[Aim of the exercise] In the entries below, filter for the word "https" and copy every matching line.

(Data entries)

>>>>

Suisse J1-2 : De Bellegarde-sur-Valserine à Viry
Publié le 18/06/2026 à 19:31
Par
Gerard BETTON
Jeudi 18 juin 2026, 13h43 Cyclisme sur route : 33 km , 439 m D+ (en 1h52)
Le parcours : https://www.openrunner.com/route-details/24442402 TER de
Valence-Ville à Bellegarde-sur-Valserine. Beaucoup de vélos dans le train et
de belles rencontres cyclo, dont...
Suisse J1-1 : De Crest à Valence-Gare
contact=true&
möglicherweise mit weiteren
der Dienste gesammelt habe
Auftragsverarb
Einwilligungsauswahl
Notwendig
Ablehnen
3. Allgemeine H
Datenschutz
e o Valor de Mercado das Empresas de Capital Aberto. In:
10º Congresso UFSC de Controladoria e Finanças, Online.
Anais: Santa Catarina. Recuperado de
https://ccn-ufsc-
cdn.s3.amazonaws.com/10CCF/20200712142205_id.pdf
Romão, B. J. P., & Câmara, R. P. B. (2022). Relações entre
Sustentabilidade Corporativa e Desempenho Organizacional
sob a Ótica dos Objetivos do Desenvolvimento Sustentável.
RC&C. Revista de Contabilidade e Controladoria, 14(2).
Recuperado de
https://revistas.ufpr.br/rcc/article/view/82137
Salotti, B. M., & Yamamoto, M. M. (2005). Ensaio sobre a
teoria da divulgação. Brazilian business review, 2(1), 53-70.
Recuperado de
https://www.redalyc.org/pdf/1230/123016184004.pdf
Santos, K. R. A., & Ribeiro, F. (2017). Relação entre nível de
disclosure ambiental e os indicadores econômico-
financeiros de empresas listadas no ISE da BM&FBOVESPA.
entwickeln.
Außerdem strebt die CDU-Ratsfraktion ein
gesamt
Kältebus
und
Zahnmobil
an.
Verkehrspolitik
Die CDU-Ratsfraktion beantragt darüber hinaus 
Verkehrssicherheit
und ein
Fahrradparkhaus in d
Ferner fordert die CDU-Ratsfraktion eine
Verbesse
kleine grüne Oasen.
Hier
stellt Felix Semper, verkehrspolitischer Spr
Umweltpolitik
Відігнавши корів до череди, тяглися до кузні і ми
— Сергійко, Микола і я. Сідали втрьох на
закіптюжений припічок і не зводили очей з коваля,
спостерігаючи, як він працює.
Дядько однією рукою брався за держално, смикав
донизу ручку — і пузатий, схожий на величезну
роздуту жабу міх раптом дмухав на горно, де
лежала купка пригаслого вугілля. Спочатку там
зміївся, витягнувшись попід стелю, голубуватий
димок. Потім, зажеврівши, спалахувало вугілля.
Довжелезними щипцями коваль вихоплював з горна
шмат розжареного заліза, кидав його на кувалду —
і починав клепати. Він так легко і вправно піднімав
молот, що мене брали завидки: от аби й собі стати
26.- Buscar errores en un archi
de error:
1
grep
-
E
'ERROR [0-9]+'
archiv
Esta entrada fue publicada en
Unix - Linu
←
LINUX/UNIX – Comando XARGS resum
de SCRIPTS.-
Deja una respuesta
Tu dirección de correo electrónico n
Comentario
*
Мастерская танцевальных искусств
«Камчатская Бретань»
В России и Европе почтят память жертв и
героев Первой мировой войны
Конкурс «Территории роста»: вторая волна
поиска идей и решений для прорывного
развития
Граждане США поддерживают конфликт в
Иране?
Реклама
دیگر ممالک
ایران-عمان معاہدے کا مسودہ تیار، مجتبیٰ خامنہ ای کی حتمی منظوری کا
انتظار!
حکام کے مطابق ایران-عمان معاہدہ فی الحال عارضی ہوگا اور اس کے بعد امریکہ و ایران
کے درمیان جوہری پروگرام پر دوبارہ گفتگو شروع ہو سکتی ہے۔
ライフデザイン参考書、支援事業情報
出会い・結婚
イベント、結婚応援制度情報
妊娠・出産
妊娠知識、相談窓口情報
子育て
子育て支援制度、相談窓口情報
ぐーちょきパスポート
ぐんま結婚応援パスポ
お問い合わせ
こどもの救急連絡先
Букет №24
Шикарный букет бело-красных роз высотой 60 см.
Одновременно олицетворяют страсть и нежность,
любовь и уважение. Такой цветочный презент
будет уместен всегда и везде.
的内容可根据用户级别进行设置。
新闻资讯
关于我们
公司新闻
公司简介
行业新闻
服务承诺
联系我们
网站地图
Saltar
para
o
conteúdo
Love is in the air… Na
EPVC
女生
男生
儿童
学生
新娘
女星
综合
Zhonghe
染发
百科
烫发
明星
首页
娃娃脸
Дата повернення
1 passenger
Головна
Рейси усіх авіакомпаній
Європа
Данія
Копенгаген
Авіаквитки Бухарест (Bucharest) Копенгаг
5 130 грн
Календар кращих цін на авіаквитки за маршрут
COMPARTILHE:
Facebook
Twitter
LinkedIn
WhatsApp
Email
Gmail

<<<<

[Worked solution]
Le parcours : https://www.openrunner.com/route-details/24442402 TER de
https://ccn-ufsc-
https://revistas.ufpr.br/rcc/article/view/82137
https://www.redalyc.org/pdf/1230/123016184004.pdf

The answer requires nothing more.